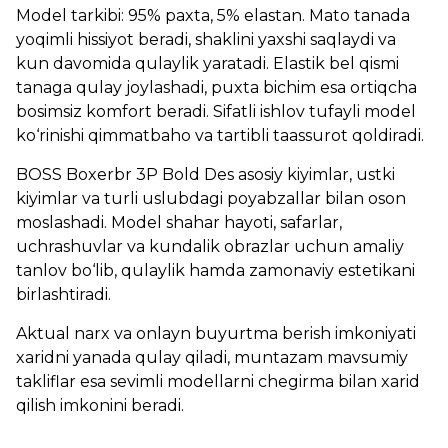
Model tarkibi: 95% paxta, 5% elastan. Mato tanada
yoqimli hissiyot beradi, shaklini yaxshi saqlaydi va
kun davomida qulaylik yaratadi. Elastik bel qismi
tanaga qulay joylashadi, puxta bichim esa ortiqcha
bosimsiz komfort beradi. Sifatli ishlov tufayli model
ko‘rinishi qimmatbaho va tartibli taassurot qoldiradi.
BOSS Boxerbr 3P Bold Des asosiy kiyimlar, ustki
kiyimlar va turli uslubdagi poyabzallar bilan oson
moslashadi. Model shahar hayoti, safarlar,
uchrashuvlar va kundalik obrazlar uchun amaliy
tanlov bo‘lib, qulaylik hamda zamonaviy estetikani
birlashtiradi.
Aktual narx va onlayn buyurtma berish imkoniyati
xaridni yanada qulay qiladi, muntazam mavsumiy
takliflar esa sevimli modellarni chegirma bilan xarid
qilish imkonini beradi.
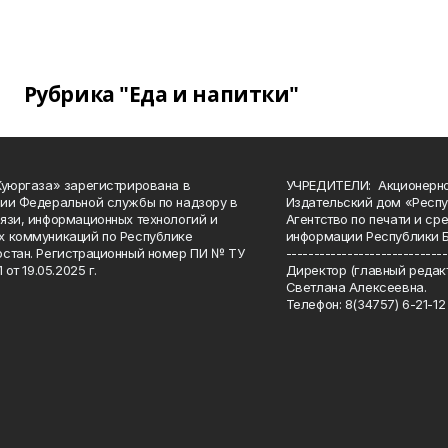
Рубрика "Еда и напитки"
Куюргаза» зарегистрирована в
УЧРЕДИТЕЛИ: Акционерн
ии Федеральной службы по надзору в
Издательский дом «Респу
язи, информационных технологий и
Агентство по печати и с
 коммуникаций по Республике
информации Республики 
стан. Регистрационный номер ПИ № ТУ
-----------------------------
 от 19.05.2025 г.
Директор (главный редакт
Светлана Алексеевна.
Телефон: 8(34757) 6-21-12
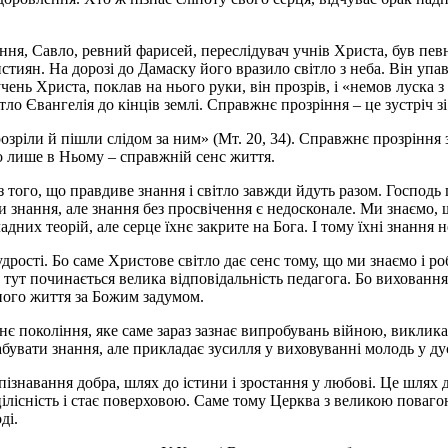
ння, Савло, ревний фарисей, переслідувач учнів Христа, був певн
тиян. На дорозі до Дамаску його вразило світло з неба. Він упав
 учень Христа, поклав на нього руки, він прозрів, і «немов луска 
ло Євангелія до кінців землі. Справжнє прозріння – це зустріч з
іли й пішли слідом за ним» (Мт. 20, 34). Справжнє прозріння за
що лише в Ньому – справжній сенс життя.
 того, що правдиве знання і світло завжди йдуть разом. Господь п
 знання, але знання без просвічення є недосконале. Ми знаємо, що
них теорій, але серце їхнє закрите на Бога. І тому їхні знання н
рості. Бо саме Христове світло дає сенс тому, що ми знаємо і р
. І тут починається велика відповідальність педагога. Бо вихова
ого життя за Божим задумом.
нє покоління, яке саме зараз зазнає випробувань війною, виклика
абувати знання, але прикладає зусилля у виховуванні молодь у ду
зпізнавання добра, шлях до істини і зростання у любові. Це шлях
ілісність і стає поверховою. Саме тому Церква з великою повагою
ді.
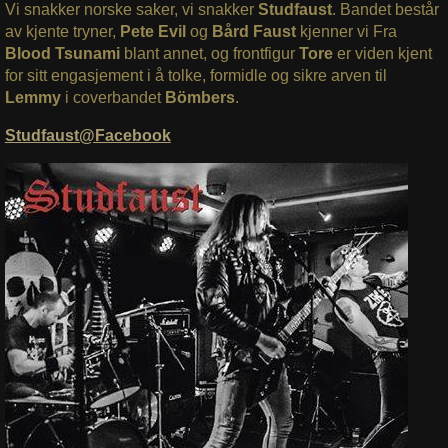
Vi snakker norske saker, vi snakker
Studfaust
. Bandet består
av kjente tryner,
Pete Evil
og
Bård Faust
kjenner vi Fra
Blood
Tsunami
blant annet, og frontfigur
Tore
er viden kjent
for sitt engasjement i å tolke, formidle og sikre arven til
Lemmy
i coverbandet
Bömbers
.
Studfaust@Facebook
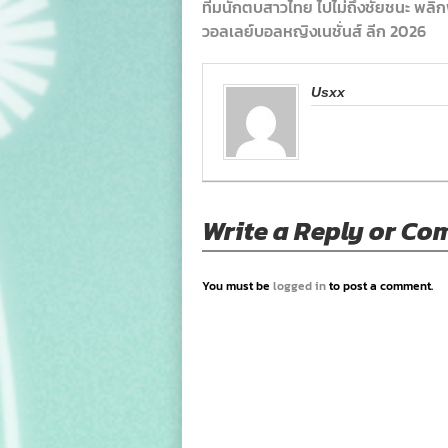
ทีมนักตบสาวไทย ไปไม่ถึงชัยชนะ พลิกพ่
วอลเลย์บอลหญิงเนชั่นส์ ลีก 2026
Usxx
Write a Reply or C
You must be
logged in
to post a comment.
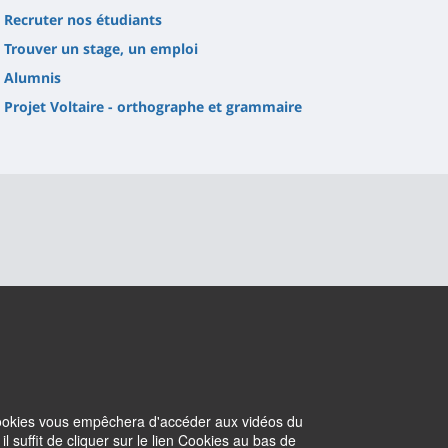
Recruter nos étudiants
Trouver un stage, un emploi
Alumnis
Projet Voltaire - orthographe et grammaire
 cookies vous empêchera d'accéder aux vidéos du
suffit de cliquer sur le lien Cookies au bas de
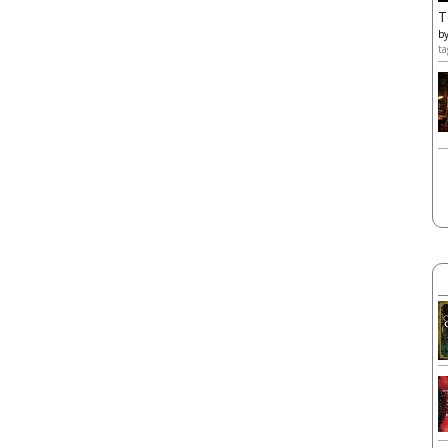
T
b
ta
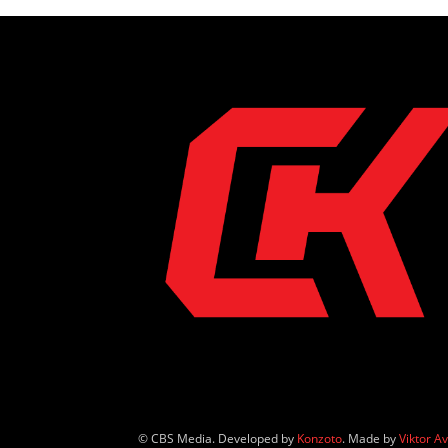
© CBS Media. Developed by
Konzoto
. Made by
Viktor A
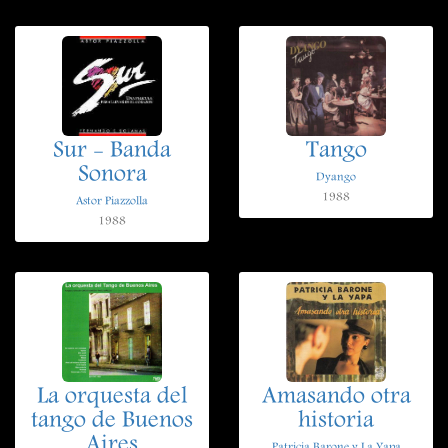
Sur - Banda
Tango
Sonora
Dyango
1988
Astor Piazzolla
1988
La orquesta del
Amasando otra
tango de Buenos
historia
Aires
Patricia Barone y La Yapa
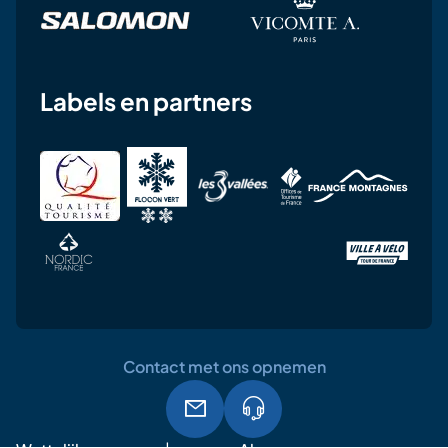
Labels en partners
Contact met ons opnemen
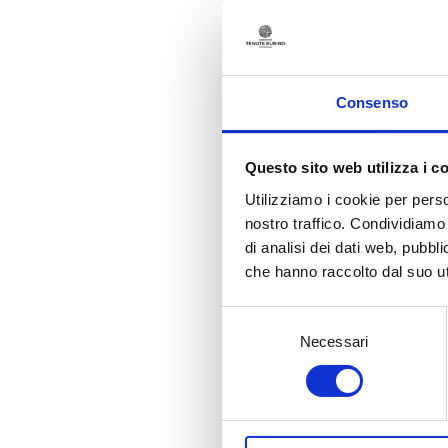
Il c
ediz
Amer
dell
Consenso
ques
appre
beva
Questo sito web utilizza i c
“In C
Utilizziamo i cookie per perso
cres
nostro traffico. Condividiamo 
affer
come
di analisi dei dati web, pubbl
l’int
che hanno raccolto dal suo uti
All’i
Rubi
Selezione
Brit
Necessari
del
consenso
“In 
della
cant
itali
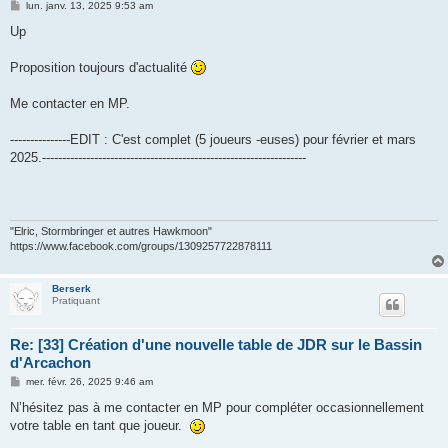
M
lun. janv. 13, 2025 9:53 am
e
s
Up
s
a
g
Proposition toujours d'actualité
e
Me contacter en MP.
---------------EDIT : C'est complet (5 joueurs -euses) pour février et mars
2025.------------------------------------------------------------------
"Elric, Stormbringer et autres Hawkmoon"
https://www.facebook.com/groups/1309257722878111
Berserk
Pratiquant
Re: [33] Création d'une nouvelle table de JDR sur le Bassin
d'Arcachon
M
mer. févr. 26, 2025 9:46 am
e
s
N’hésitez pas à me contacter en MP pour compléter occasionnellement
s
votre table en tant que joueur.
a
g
◇ ◇ ◇ ◇
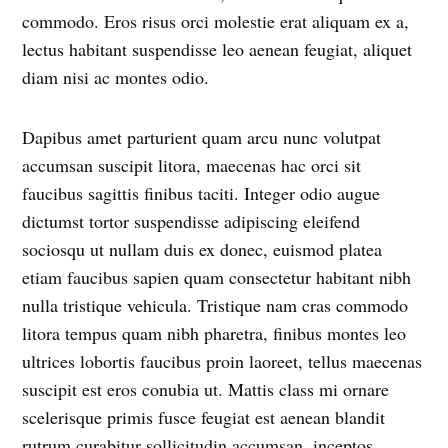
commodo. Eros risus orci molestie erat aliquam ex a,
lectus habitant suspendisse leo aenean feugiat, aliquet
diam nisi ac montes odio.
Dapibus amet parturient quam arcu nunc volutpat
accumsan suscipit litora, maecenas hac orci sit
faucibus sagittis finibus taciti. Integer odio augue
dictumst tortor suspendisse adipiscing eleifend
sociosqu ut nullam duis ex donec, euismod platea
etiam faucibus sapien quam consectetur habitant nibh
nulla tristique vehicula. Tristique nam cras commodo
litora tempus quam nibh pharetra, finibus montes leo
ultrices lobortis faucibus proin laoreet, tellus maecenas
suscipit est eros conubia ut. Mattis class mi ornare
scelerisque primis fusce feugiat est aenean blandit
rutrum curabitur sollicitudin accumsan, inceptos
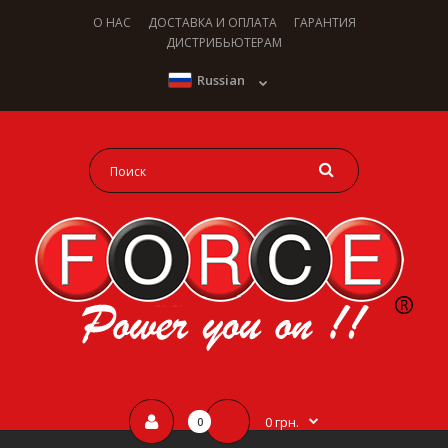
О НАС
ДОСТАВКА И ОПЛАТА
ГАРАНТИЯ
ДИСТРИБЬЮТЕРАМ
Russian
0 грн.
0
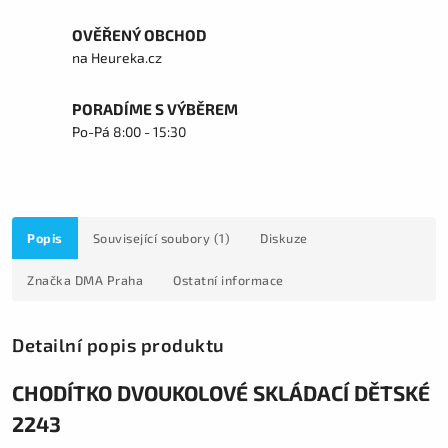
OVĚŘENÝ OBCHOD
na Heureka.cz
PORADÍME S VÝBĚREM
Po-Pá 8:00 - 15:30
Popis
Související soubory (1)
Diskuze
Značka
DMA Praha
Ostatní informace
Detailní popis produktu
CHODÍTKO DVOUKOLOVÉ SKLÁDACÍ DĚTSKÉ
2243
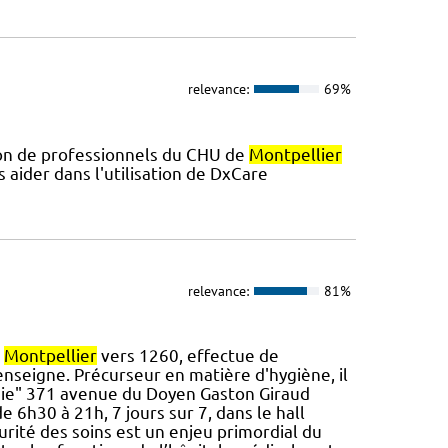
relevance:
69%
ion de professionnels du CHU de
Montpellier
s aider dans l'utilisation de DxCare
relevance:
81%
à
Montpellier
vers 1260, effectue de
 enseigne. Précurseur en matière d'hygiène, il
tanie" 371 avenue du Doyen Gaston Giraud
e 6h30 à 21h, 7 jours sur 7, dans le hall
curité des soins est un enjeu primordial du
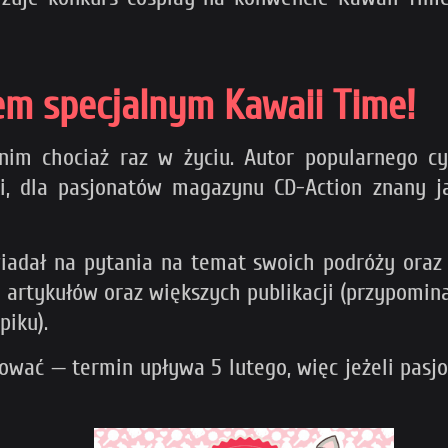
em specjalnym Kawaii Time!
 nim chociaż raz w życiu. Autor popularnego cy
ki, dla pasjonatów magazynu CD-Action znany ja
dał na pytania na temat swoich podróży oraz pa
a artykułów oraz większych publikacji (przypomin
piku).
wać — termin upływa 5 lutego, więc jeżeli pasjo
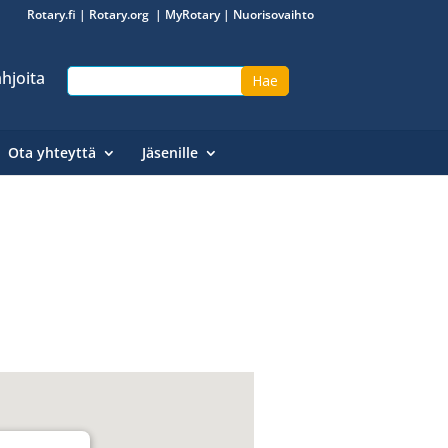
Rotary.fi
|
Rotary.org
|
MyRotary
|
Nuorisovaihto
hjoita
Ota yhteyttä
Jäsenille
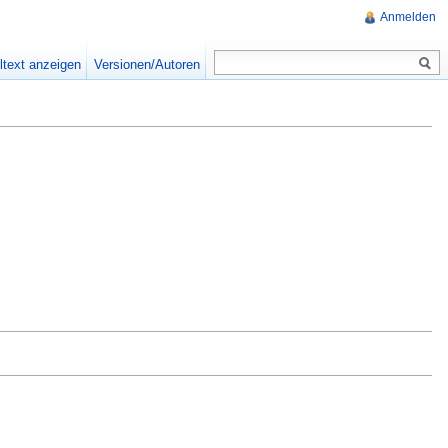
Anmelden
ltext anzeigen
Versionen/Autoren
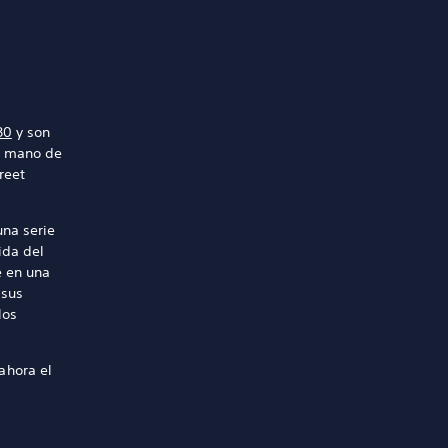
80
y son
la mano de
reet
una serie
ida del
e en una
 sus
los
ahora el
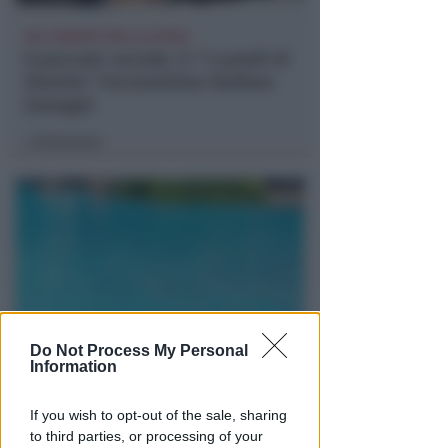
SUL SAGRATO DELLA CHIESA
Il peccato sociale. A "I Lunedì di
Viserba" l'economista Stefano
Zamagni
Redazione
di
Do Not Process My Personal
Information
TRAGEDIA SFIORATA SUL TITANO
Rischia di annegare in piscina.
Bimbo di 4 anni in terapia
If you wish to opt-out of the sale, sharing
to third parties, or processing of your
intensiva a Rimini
◇ ◇ ◇ ◇
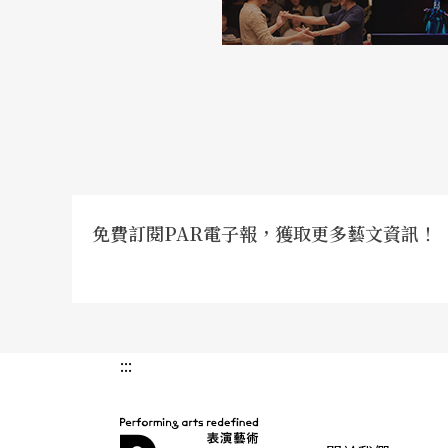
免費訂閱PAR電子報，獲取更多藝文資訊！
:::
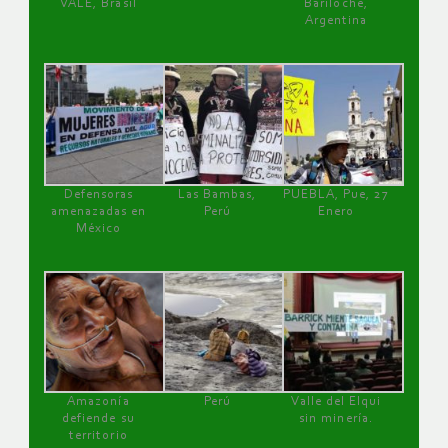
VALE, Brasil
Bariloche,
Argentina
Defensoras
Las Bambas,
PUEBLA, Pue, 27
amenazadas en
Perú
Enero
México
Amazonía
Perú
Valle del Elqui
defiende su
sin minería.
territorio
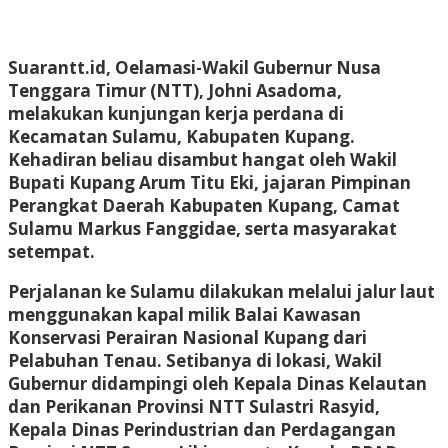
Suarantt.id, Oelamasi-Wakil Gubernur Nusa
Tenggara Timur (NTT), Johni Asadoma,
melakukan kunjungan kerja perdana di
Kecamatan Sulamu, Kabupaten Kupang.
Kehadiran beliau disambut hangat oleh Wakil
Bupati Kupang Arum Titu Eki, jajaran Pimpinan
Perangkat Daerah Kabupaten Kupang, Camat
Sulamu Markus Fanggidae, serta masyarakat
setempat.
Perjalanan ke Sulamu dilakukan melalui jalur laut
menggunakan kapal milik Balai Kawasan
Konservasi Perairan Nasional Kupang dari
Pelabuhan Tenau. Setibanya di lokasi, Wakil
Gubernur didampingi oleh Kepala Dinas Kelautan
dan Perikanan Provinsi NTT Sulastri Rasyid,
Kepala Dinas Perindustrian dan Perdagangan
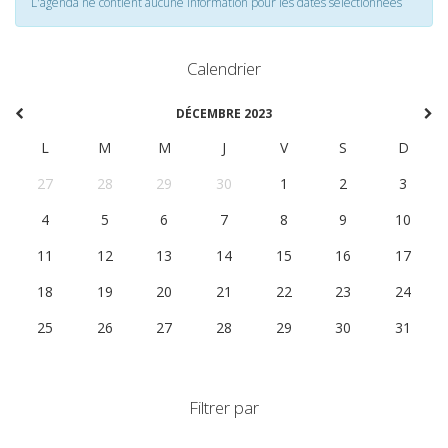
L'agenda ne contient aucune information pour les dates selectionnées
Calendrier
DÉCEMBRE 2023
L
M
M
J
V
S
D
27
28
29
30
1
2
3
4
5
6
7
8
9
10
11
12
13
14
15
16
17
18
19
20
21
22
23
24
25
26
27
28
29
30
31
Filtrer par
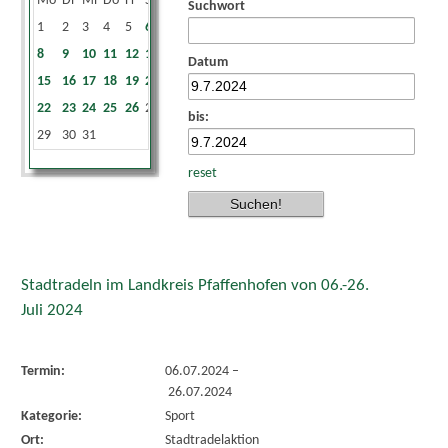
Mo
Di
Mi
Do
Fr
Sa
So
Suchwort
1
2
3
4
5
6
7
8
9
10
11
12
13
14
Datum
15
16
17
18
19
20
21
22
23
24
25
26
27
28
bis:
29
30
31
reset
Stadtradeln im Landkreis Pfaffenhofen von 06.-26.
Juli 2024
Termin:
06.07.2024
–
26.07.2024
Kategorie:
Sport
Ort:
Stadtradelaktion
◇ ◇ ◇ ◇
• [What you have to do]: For each line above that contains the word "nibh", give the line as it is written.

• [Exercise response]:
etiam faucibus sapien quam consectetur habitant nibh
litora tempus quam nibh pharetra, finibus montes leo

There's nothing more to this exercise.